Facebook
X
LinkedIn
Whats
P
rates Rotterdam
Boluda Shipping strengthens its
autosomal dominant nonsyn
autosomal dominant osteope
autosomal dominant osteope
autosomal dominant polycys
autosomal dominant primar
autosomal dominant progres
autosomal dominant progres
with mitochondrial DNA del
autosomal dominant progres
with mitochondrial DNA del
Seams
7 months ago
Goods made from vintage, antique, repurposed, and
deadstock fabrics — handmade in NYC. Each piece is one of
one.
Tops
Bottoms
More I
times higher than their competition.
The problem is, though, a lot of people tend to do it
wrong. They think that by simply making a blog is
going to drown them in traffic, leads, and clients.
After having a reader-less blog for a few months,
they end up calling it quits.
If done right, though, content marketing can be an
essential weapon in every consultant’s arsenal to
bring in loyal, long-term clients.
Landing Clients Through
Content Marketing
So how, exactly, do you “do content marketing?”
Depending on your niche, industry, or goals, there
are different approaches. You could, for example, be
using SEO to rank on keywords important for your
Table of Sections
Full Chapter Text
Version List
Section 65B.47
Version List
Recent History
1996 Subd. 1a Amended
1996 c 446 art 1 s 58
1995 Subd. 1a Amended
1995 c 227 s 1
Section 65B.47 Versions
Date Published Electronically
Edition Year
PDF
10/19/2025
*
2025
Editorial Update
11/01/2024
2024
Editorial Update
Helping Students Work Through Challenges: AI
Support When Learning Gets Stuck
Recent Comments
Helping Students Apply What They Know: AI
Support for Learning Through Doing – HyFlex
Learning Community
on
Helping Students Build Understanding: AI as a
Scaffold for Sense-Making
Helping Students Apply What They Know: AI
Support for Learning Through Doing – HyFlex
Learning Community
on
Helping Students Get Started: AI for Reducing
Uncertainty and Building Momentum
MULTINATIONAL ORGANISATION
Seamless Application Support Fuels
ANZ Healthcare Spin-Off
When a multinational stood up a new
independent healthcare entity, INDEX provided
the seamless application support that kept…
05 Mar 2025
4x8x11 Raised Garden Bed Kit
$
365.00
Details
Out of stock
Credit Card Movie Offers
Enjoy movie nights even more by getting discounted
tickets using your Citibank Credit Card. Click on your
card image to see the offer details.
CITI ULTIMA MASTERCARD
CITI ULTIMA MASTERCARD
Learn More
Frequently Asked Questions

__________________________________________________

Work to complete
The complete listing, transcribed exactly, is the expected answer.

Final answer
Facebook
X
LinkedIn
Whats
P
rates Rotterdam
Boluda Shipping strengthens its
autosomal dominant nonsyn
autosomal dominant osteope
autosomal dominant osteope
autosomal dominant polycys
autosomal dominant primar
autosomal dominant progres
autosomal dominant progres
with mitochondrial DNA del
autosomal dominant progres
with mitochondrial DNA del
Seams
7 months ago
Goods made from vintage, antique, repurposed, and
deadstock fabrics — handmade in NYC. Each piece is one of
one.
Tops
Bottoms
More I
times higher than their competition.
The problem is, though, a lot of people tend to do it
wrong. They think that by simply making a blog is
going to drown them in traffic, leads, and clients.
After having a reader-less blog for a few months,
they end up calling it quits.
If done right, though, content marketing can be an
essential weapon in every consultant’s arsenal to
bring in loyal, long-term clients.
Landing Clients Through
Content Marketing
So how, exactly, do you “do content marketing?”
Depending on your niche, industry, or goals, there
are different approaches. You could, for example, be
using SEO to rank on keywords important for your
Table of Sections
Full Chapter Text
Version List
Section 65B.47
Version List
Recent History
1996 Subd. 1a Amended
1996 c 446 art 1 s 58
1995 Subd. 1a Amended
1995 c 227 s 1
Section 65B.47 Versions
Date Published Electronically
Edition Year
PDF
10/19/2025
*
2025
Editorial Update
11/01/2024
2024
Editorial Update
Helping Students Work Through Challenges: AI
Support When Learning Gets Stuck
Recent Comments
Helping Students Apply What They Know: AI
Support for Learning Through Doing – HyFlex
Learning Community
on
Helping Students Build Understanding: AI as a
Scaffold for Sense-Making
Helping Students Apply What They Know: AI
Support for Learning Through Doing – HyFlex
Learning Community
on
Helping Students Get Started: AI for Reducing
Uncertainty and Building Momentum
MULTINATIONAL ORGANISATION
Seamless Application Support Fuels
ANZ Healthcare Spin-Off
When a multinational stood up a new
independent healthcare entity, INDEX provided
the seamless application support that kept…
05 Mar 2025
4x8x11 Raised Garden Bed Kit
$
365.00
Details
Out of stock
Credit Card Movie Offers
Enjoy movie nights even more by getting discounted
tickets using your Citibank Credit Card. Click on your
card image to see the offer details.
CITI ULTIMA MASTERCARD
CITI ULTIMA MASTERCARD
Learn More
Frequently Asked Questions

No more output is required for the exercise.